[Page-level text extractions]
※ ※ ※
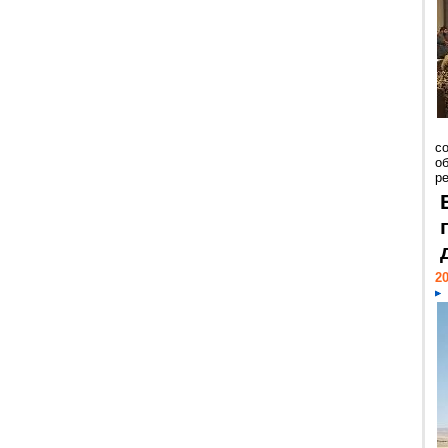
со
о
ре
20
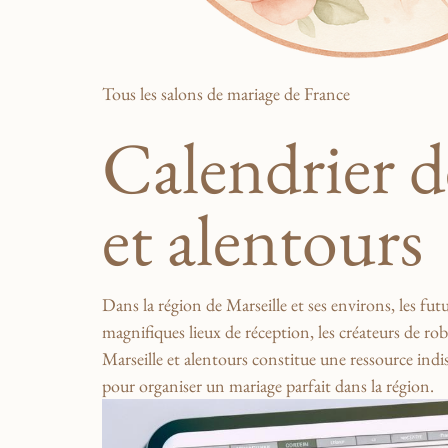
Tous les salons de mariage de France
Calendrier d
et alentours
Dans‍ la région ⁤de Marseille et ses environs, les ‍fut
magnifiques lieux de ⁣réception,‌ les ‍créateurs de robe
‌Marseille et ⁣alentours constitue une ressource ⁣i
pour organiser un mariage parfait ⁢dans​ la​ région.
※ ※ ※
• [Prompt]
The records above should be reproduced exactly, with no pictures included.

• [Task output]
со
о
ре
20
Tous les salons de mariage de France
Calendrier d
et alentours
Dans‍ la région ⁤de Marseille et ses environs, les ‍fut
magnifiques lieux de ⁣réception,‌ les ‍créateurs de robe
‌Marseille et ⁣alentours constitue une ressource ⁣i
pour organiser un mariage parfait ⁢dans​ la​ région.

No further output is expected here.